_EXERCISE REQUIREMENTS_
Using the records below, transcribe word for word the stretch from the line that contains "generada en los" through the line that contains "перед топкой также н", both end lines included, and nothing else.

_EXERCISE INPUTS_
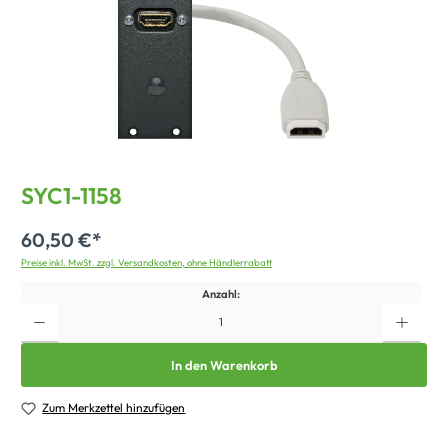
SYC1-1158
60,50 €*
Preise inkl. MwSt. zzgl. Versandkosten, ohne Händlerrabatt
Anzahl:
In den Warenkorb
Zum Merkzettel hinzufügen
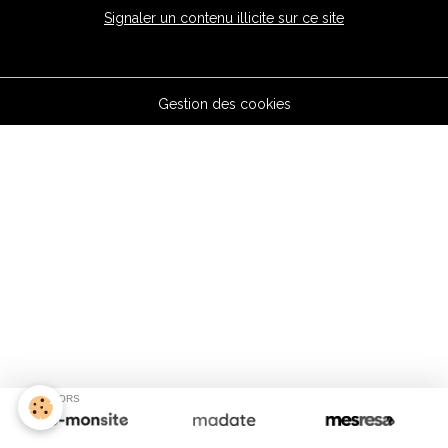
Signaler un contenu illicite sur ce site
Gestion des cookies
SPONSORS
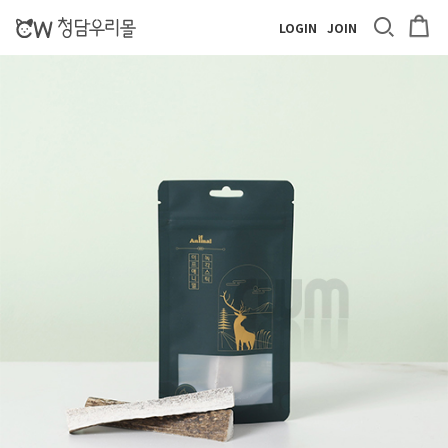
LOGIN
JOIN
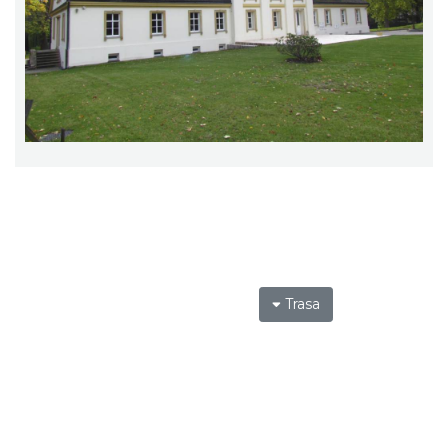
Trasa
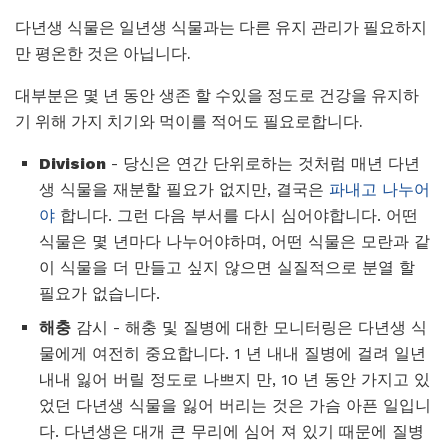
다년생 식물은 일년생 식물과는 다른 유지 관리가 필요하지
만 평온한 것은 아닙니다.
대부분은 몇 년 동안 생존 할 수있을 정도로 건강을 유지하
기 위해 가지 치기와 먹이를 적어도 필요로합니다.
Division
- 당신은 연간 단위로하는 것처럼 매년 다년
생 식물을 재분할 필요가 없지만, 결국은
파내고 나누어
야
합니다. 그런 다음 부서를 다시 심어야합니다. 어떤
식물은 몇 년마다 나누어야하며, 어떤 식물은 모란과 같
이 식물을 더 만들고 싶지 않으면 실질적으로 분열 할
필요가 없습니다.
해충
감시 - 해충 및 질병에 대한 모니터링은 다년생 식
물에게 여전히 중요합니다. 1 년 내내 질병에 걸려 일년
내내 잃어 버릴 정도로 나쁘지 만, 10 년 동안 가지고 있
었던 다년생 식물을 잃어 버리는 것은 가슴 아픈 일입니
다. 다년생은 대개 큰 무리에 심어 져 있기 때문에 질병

* * *

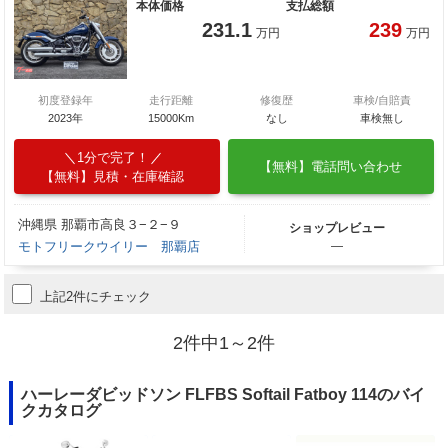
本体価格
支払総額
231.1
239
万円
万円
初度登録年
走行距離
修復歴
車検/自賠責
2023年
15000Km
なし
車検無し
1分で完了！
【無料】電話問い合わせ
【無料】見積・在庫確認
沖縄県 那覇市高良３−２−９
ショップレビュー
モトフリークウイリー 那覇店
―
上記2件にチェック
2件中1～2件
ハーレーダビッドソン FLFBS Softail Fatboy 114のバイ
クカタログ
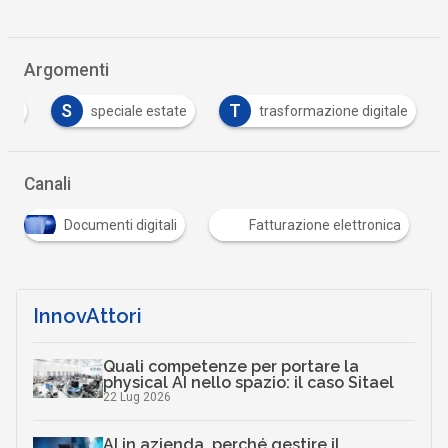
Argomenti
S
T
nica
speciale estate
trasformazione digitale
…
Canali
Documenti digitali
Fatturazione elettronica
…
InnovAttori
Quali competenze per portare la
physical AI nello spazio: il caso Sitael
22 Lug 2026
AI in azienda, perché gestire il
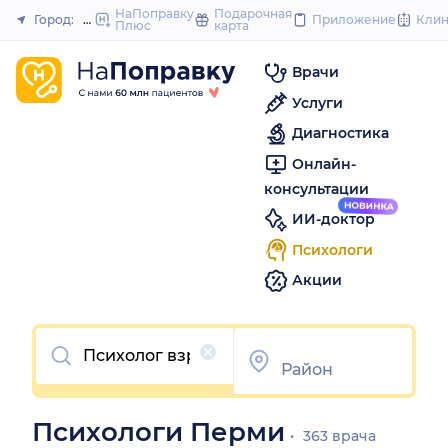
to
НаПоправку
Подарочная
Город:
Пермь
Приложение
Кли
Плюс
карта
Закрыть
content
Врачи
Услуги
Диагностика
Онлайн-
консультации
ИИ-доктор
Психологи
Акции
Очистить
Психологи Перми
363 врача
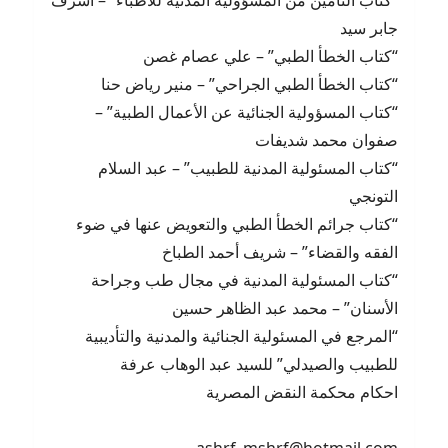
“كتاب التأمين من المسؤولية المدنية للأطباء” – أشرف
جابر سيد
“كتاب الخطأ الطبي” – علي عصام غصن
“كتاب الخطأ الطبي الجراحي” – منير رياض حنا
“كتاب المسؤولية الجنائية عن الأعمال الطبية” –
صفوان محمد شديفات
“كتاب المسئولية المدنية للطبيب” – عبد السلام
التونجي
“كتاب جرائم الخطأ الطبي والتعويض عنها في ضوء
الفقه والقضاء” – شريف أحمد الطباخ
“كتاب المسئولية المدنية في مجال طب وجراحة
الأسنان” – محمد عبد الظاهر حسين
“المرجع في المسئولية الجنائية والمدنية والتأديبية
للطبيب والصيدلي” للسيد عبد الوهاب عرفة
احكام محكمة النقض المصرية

* * *

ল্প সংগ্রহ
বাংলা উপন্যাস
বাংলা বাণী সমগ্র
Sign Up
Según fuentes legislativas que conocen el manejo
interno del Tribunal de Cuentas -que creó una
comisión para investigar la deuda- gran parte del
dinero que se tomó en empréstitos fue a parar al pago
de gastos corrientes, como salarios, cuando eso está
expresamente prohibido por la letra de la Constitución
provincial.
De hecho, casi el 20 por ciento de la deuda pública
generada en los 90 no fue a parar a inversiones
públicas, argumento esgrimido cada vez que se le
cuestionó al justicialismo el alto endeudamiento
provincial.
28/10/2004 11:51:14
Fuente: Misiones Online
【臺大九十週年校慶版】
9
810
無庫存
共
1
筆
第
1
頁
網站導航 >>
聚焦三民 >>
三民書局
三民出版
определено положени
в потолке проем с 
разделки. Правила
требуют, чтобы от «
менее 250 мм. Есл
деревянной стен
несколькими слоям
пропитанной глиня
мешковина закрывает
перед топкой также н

_WRITTEN ANSWER_
generada en los 90 no fue a parar a inversiones
públicas, argumento esgrimido cada vez que se le
cuestionó al justicialismo el alto endeudamiento
provincial.
28/10/2004 11:51:14
Fuente: Misiones Online
【臺大九十週年校慶版】
9
810
無庫存
共
1
筆
第
1
頁
網站導航 >>
聚焦三民 >>
三民書局
三民出版
определено положени
в потолке проем с 
разделки. Правила
требуют, чтобы от «
менее 250 мм. Есл
деревянной стен
несколькими слоям
пропитанной глиня
мешковина закрывает
перед топкой также н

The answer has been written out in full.